WHAT IS NEEDED - What is needed is every line, exactly as given, from the line containing "εκδηλωθούν τοπικοί όμβροι ή μεμονωμένες" through the end of the data below.

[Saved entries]

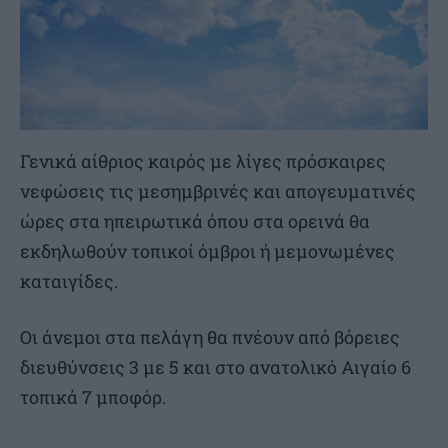
Γενικά αίθριος καιρός με λίγες πρόσκαιρες
νεφώσεις τις μεσημβρινές και απογευματινές
ώρες στα ηπειρωτικά όπου στα ορεινά θα
εκδηλωθούν τοπικοί όμβροι ή μεμονωμένες
καταιγίδες.
Οι άνεμοι στα πελάγη θα πνέουν από βόρειες
διευθύνσεις 3 με 5 και στο ανατολικό Αιγαίο 6
τοπικά 7 μποφόρ.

FINISHED EXERCISE -
εκδηλωθούν τοπικοί όμβροι ή μεμονωμένες
καταιγίδες.
Οι άνεμοι στα πελάγη θα πνέουν από βόρειες
διευθύνσεις 3 με 5 και στο ανατολικό Αιγαίο 6
τοπικά 7 μποφόρ.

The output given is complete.